The material below holds the lines to copy: from the one with "menudo exploran temas de amor, pérdida y" up to and including the one with "8:00 - 16:00, Ponedeljak - Petak". Copy them exactly and skip the pictures.

─── RECORDS ───

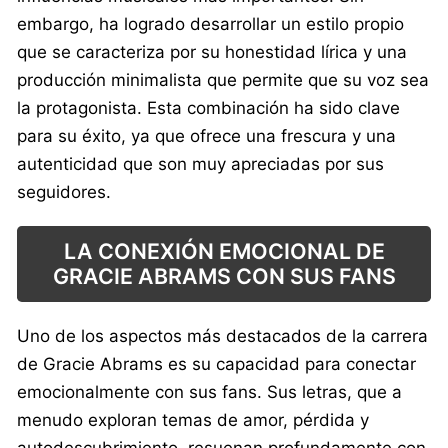
embargo, ha logrado desarrollar un estilo propio
que se caracteriza por su honestidad lírica y una
producción minimalista que permite que su voz sea
la protagonista. Esta combinación ha sido clave
para su éxito, ya que ofrece una frescura y una
autenticidad que son muy apreciadas por sus
seguidores.
LA CONEXIÓN EMOCIONAL DE
GRACIE ABRAMS CON SUS FANS
Uno de los aspectos más destacados de la carrera
de Gracie Abrams es su capacidad para conectar
emocionalmente con sus fans. Sus letras, que a
menudo exploran temas de amor, pérdida y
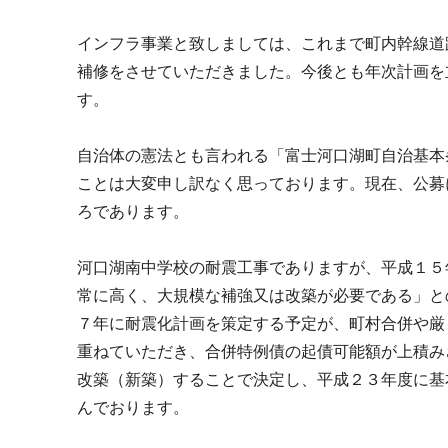
インフラ事業と致しましては、これまで町内幹線道
補修をさせていただきました。今後とも年次計画を
す。
自治体の憲法とも言われる「富士河口湖町自治基本
ことは大変申し訳なく思っております。現在、公募
ろであります。
河口湖南中学校の耐震工事でありますが、平成１５
常に高く、大規模な補強又は改築が必要である」と
７年に耐震化計画を策定する予定が、町村合併や厳
重ねていただき、合併特例債の起債可能額が上積み
改築（新築）することで決定し、平成２３年度に基
んでおります。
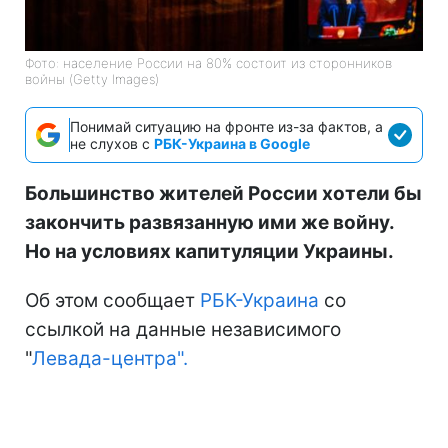
Фото: население России на 80% состоит из сторонников
войны (Getty Images)
Понимай ситуацию на фронте из-за фактов, а
не слухов с
РБК-Украина в Google
Большинство жителей России хотели бы
закончить развязанную ими же войну.
Но на условиях капитуляции Украины.
Об этом сообщает
РБК-Украина
со
ссылкой на данные независимого
"
Левада-центра".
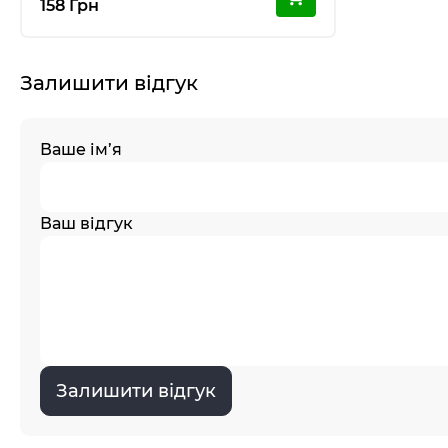
158 Грн
Залишити відгук
Ваше ім’я
Ваш відгук
Залишити відгук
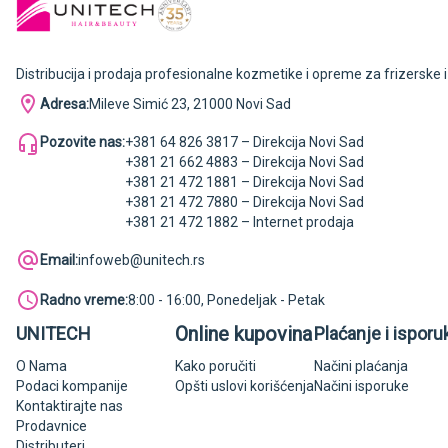
Distribucija i prodaja profesionalne kozmetike i opreme za frizerske 
Adresa:
Mileve Simić 23, 21000 Novi Sad
Pozovite nas:
+381 64 826 3817 – Direkcija Novi Sad
+381 21 662 4883 – Direkcija Novi Sad
+381 21 472 1881 – Direkcija Novi Sad
+381 21 472 7880 – Direkcija Novi Sad
+381 21 472 1882 – Internet prodaja
Email:
infoweb@unitech.rs
Radno vreme:
8:00 - 16:00, Ponedeljak - Petak
Online kupovina
UNITECH
Plaćanje i isporu
O Nama
Kako poručiti
Načini plaćanja
Podaci kompanije
Opšti uslovi korišćenja
Načini isporuke
Kontaktirajte nas
Prodavnice
Distributeri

───

_PROBLEM SOLUTION:_
menudo exploran temas de amor, pérdida y
インフラ事業と致しましては、これまで町内幹線道
補修をさせていただきました。今後とも年次計画を
す。
自治体の憲法とも言われる「富士河口湖町自治基本
ことは大変申し訳なく思っております。現在、公募
ろであります。
河口湖南中学校の耐震工事でありますが、平成１５
常に高く、大規模な補強又は改築が必要である」と
７年に耐震化計画を策定する予定が、町村合併や厳
重ねていただき、合併特例債の起債可能額が上積み
改築（新築）することで決定し、平成２３年度に基
んでおります。
Фото: население России на 80% состоит из сторонников
войны (Getty Images)
Понимай ситуацию на фронте из-за фактов, а
не слухов с
РБК-Украина в Google
Большинство жителей России хотели бы
закончить развязанную ими же войну.
Но на условиях капитуляции Украины.
Об этом сообщает
РБК-Украина
со
ссылкой на данные независимого
"
Левада-центра".
158 Грн
Залишити відгук
Ваше ім’я
Ваш відгук
Залишити відгук
Distribucija i prodaja profesionalne kozmetike i opreme za frizerske 
Adresa:
Mileve Simić 23, 21000 Novi Sad
Pozovite nas:
+381 64 826 3817 – Direkcija Novi Sad
+381 21 662 4883 – Direkcija Novi Sad
+381 21 472 1881 – Direkcija Novi Sad
+381 21 472 7880 – Direkcija Novi Sad
+381 21 472 1882 – Internet prodaja
Email:
infoweb@unitech.rs
Radno vreme:
8:00 - 16:00, Ponedeljak - Petak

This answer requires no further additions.